Too many people, she said, simply treat sociologists as people who have a set of opinions. The discipline needs, she said, to assert that the findings of its members deserve some respect. “For sociology in particular we have to double down on the fact that we do research, that we have theory, that we have historical knowledge and that these things are not our opinions."
Grundy criticized language used by many college administrators when a sociologist or another scholar becomes controversial. "One of the greatest injustices we do, particular to women and people of color, is to say that these are just one person’s opinions." She said that when "even well-meaning" officials use that language, it denigrates sociology.
She said that when scholars in some fields haven't defended sociology, they've opened themselves up to the same lack of recognition of authority as scholars. For example, historically many politicians and members of the public have deferred to medical scholars. But today, not so much, she said. "When you have someone who can graduate from Google university, and they say they know more about immunization and vaccines than medical doctors," something is wrong, Grundy said.
A Research and Teaching Agenda
Grundy's research focuses on issues of gender, race and identity in black men -- specifically the elite "Morehouse men" who are graduates of Morehouse College. For her dissertation, which she's now expanding to a book, Grundy interviewed Morehouse College alumni 10 years after graduation -- as she wanted to be able to reflect their experiences of manhood as influenced not only by Morehouse but by later experiences, too. Grundy was an undergraduate at Spelman College, and so saw Morehouse up close.
She will be teaching two courses this coming semester at BU -- both on race and ethnicity. One will be for undergraduates and one for graduate students. Both, she noted, were filled up well before she became well-known in May.
Grundy said she will give all students a "safe, normal learning environment." She said she realizes that her experience in May could be an "elephant in the room" when the courses start. Grundy said she will answer students' questions but doesn't plan to add her experience to the syllabi for these courses.
"I don’t think there is any pedagogical value to discussing my experience," she said, especially when there are so many topics that she can't find time to include. Grundy said that if she ever teaches a course on the public role of knowledge, she might include her experience this year.
As to starting on the tenure track amid tremendous publicity -- much of it negative -- Grundy isn't worried. "My colleagues in sociology and African-American studies are measuring me by the merits of my work," she said. "I enjoy the unpredictability of my own future."

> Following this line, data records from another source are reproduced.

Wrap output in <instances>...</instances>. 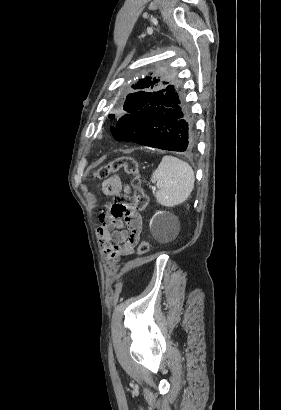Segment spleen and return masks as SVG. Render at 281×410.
Segmentation results:
<instances>
[{"mask_svg":"<svg viewBox=\"0 0 281 410\" xmlns=\"http://www.w3.org/2000/svg\"><path fill=\"white\" fill-rule=\"evenodd\" d=\"M151 181L158 188L153 189L157 202L167 207L176 206L190 196L194 188V172L188 163L166 155L153 172Z\"/></svg>","mask_w":281,"mask_h":410,"instance_id":"obj_1","label":"spleen"}]
</instances>
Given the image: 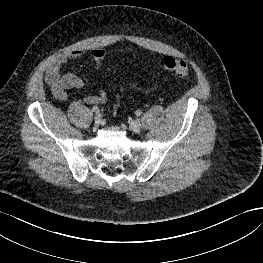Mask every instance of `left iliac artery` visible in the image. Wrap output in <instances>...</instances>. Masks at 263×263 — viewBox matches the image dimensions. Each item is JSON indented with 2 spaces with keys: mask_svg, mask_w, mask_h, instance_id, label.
<instances>
[{
  "mask_svg": "<svg viewBox=\"0 0 263 263\" xmlns=\"http://www.w3.org/2000/svg\"><path fill=\"white\" fill-rule=\"evenodd\" d=\"M141 111L140 110H137L136 112H135V114L137 115V116H140L141 115Z\"/></svg>",
  "mask_w": 263,
  "mask_h": 263,
  "instance_id": "obj_1",
  "label": "left iliac artery"
}]
</instances>
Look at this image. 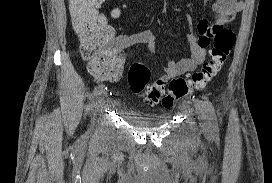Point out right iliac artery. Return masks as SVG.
<instances>
[{"mask_svg": "<svg viewBox=\"0 0 272 183\" xmlns=\"http://www.w3.org/2000/svg\"><path fill=\"white\" fill-rule=\"evenodd\" d=\"M105 90V86L103 84H100L94 88L93 95L97 96L103 93Z\"/></svg>", "mask_w": 272, "mask_h": 183, "instance_id": "82829eb1", "label": "right iliac artery"}]
</instances>
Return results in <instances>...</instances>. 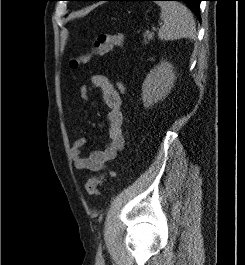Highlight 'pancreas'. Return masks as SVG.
I'll return each mask as SVG.
<instances>
[{"mask_svg":"<svg viewBox=\"0 0 245 265\" xmlns=\"http://www.w3.org/2000/svg\"><path fill=\"white\" fill-rule=\"evenodd\" d=\"M152 39H153V34H151V33H145L144 34V44H147Z\"/></svg>","mask_w":245,"mask_h":265,"instance_id":"pancreas-1","label":"pancreas"}]
</instances>
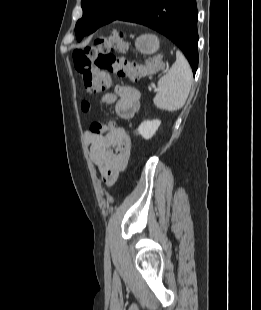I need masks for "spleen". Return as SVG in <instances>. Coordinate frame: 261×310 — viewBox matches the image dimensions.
<instances>
[{"mask_svg": "<svg viewBox=\"0 0 261 310\" xmlns=\"http://www.w3.org/2000/svg\"><path fill=\"white\" fill-rule=\"evenodd\" d=\"M193 75L191 67L180 52H176V62L158 81V93L153 102L159 109L169 112L181 109L189 95Z\"/></svg>", "mask_w": 261, "mask_h": 310, "instance_id": "3e777b00", "label": "spleen"}]
</instances>
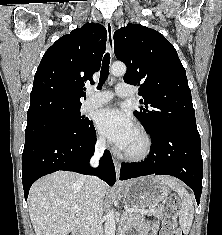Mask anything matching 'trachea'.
<instances>
[{"label":"trachea","instance_id":"1","mask_svg":"<svg viewBox=\"0 0 222 235\" xmlns=\"http://www.w3.org/2000/svg\"><path fill=\"white\" fill-rule=\"evenodd\" d=\"M109 65H110V54L106 53L103 61H102V67L100 71V79L98 83L97 89H101L105 81L108 79L109 76Z\"/></svg>","mask_w":222,"mask_h":235}]
</instances>
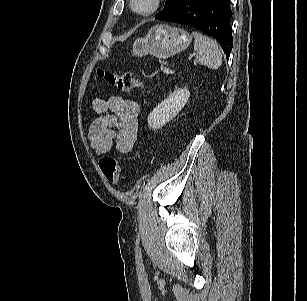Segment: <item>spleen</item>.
Wrapping results in <instances>:
<instances>
[{"mask_svg": "<svg viewBox=\"0 0 307 301\" xmlns=\"http://www.w3.org/2000/svg\"><path fill=\"white\" fill-rule=\"evenodd\" d=\"M195 64L205 65L210 69H218L222 64V54L219 45L209 37L193 32Z\"/></svg>", "mask_w": 307, "mask_h": 301, "instance_id": "1", "label": "spleen"}]
</instances>
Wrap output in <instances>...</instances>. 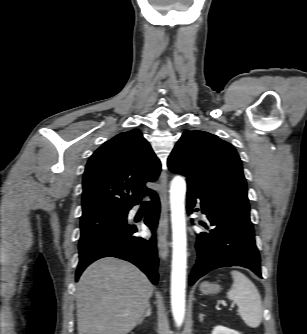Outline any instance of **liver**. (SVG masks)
I'll return each mask as SVG.
<instances>
[{
    "mask_svg": "<svg viewBox=\"0 0 307 334\" xmlns=\"http://www.w3.org/2000/svg\"><path fill=\"white\" fill-rule=\"evenodd\" d=\"M152 294L151 282L133 264L114 257L95 261L77 283L78 334H128Z\"/></svg>",
    "mask_w": 307,
    "mask_h": 334,
    "instance_id": "liver-1",
    "label": "liver"
}]
</instances>
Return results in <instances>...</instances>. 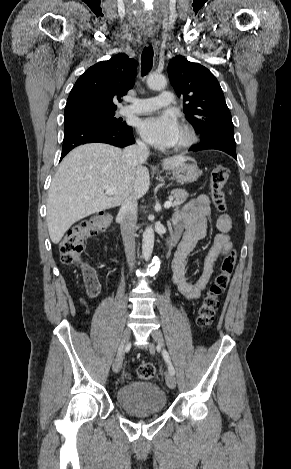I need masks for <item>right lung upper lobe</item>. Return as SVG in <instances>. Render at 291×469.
Listing matches in <instances>:
<instances>
[{
    "label": "right lung upper lobe",
    "mask_w": 291,
    "mask_h": 469,
    "mask_svg": "<svg viewBox=\"0 0 291 469\" xmlns=\"http://www.w3.org/2000/svg\"><path fill=\"white\" fill-rule=\"evenodd\" d=\"M136 69V61L122 53L91 66L72 88L65 115L94 109H116L114 102L120 101V97L132 88Z\"/></svg>",
    "instance_id": "right-lung-upper-lobe-1"
}]
</instances>
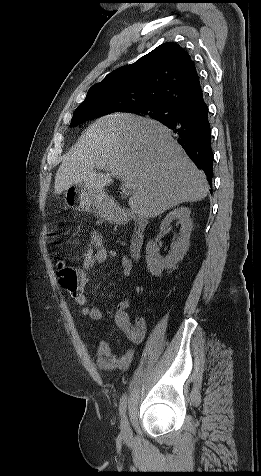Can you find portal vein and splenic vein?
Listing matches in <instances>:
<instances>
[{"label":"portal vein and splenic vein","instance_id":"obj_1","mask_svg":"<svg viewBox=\"0 0 261 476\" xmlns=\"http://www.w3.org/2000/svg\"><path fill=\"white\" fill-rule=\"evenodd\" d=\"M113 175L117 176L122 181L124 186V193L126 195H130L135 189V185L133 184L132 180L129 177L120 175L118 173H114Z\"/></svg>","mask_w":261,"mask_h":476}]
</instances>
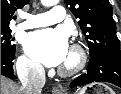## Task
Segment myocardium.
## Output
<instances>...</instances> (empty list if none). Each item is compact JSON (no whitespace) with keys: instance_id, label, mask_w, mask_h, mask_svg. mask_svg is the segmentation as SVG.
<instances>
[{"instance_id":"1","label":"myocardium","mask_w":121,"mask_h":94,"mask_svg":"<svg viewBox=\"0 0 121 94\" xmlns=\"http://www.w3.org/2000/svg\"><path fill=\"white\" fill-rule=\"evenodd\" d=\"M70 51L74 56L72 64L67 66H61L58 72L63 77H72L80 73L87 63V53L85 49L79 44H73Z\"/></svg>"}]
</instances>
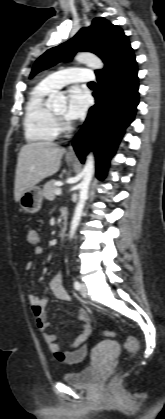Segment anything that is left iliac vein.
I'll return each instance as SVG.
<instances>
[{"label":"left iliac vein","instance_id":"left-iliac-vein-1","mask_svg":"<svg viewBox=\"0 0 165 419\" xmlns=\"http://www.w3.org/2000/svg\"><path fill=\"white\" fill-rule=\"evenodd\" d=\"M80 294L82 295V297L86 298L88 295V290H87V286L85 284H81L80 287Z\"/></svg>","mask_w":165,"mask_h":419}]
</instances>
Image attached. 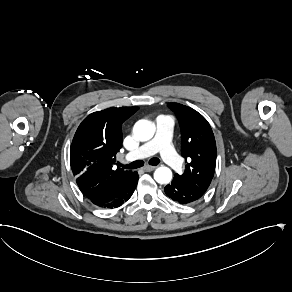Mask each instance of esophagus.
Wrapping results in <instances>:
<instances>
[{"mask_svg": "<svg viewBox=\"0 0 292 292\" xmlns=\"http://www.w3.org/2000/svg\"><path fill=\"white\" fill-rule=\"evenodd\" d=\"M156 169V166H149V165H146L143 167V170L146 171V172H150V171H153Z\"/></svg>", "mask_w": 292, "mask_h": 292, "instance_id": "esophagus-1", "label": "esophagus"}]
</instances>
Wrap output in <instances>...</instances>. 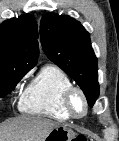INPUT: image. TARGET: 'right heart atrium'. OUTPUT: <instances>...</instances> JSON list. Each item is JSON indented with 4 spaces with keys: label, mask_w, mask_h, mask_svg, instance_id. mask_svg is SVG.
<instances>
[{
    "label": "right heart atrium",
    "mask_w": 119,
    "mask_h": 141,
    "mask_svg": "<svg viewBox=\"0 0 119 141\" xmlns=\"http://www.w3.org/2000/svg\"><path fill=\"white\" fill-rule=\"evenodd\" d=\"M21 87V83H19L17 86H16V91Z\"/></svg>",
    "instance_id": "d8ad5b80"
}]
</instances>
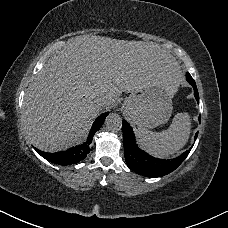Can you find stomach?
I'll return each instance as SVG.
<instances>
[{
  "instance_id": "1",
  "label": "stomach",
  "mask_w": 228,
  "mask_h": 228,
  "mask_svg": "<svg viewBox=\"0 0 228 228\" xmlns=\"http://www.w3.org/2000/svg\"><path fill=\"white\" fill-rule=\"evenodd\" d=\"M172 97L171 91L163 85H153L129 95L121 111L136 124L152 129L170 118Z\"/></svg>"
}]
</instances>
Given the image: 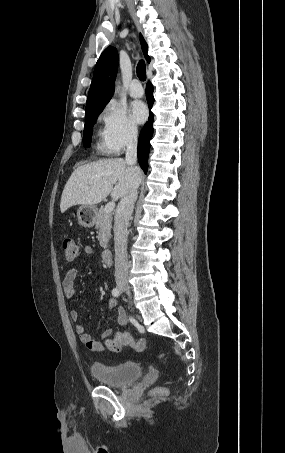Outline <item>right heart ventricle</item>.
<instances>
[{
    "instance_id": "1",
    "label": "right heart ventricle",
    "mask_w": 285,
    "mask_h": 453,
    "mask_svg": "<svg viewBox=\"0 0 285 453\" xmlns=\"http://www.w3.org/2000/svg\"><path fill=\"white\" fill-rule=\"evenodd\" d=\"M99 148H102L103 146L101 144L98 145Z\"/></svg>"
}]
</instances>
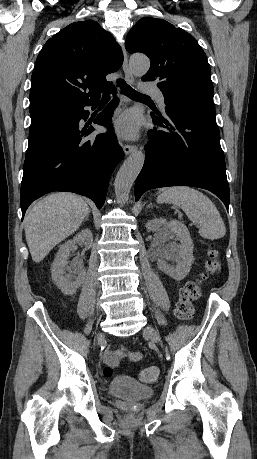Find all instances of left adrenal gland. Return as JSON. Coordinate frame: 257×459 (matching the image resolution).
Wrapping results in <instances>:
<instances>
[{"instance_id":"a2214340","label":"left adrenal gland","mask_w":257,"mask_h":459,"mask_svg":"<svg viewBox=\"0 0 257 459\" xmlns=\"http://www.w3.org/2000/svg\"><path fill=\"white\" fill-rule=\"evenodd\" d=\"M150 207H153V204H152V203H150V204L148 205V208H150Z\"/></svg>"}]
</instances>
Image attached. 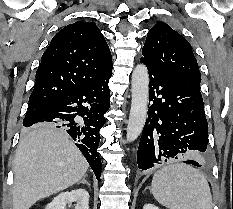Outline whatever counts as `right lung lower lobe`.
<instances>
[{
    "label": "right lung lower lobe",
    "mask_w": 233,
    "mask_h": 209,
    "mask_svg": "<svg viewBox=\"0 0 233 209\" xmlns=\"http://www.w3.org/2000/svg\"><path fill=\"white\" fill-rule=\"evenodd\" d=\"M112 73L81 89L46 102L23 120L25 127L53 123L66 131L80 149L97 179L101 176V159L97 152L99 131L105 124L104 114L110 107L108 82Z\"/></svg>",
    "instance_id": "98d812e1"
}]
</instances>
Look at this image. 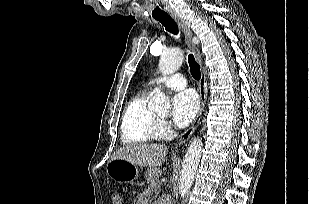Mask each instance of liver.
I'll list each match as a JSON object with an SVG mask.
<instances>
[{
	"mask_svg": "<svg viewBox=\"0 0 309 204\" xmlns=\"http://www.w3.org/2000/svg\"><path fill=\"white\" fill-rule=\"evenodd\" d=\"M168 147L161 144H129L119 148L112 159H123L138 166L157 168L162 165Z\"/></svg>",
	"mask_w": 309,
	"mask_h": 204,
	"instance_id": "6515ba94",
	"label": "liver"
}]
</instances>
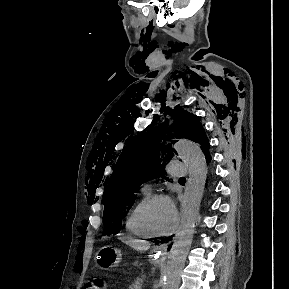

Grundy stressed that while many look at her situation in May and see all the criticism, she sees much more.
“I felt a forming of ranks with me," she said. "I so appreciate my colleagues and so many people who sent supportive messages and thoughtful critiques to me." She's excited to start the semester and to establish herself at BU as a scholar and a teacher, armed with knowledge of what it's like to have "crosshairs on you." Added Grundy: "The silver lining is that I got this crash course in the professoriate that takes many people a decade."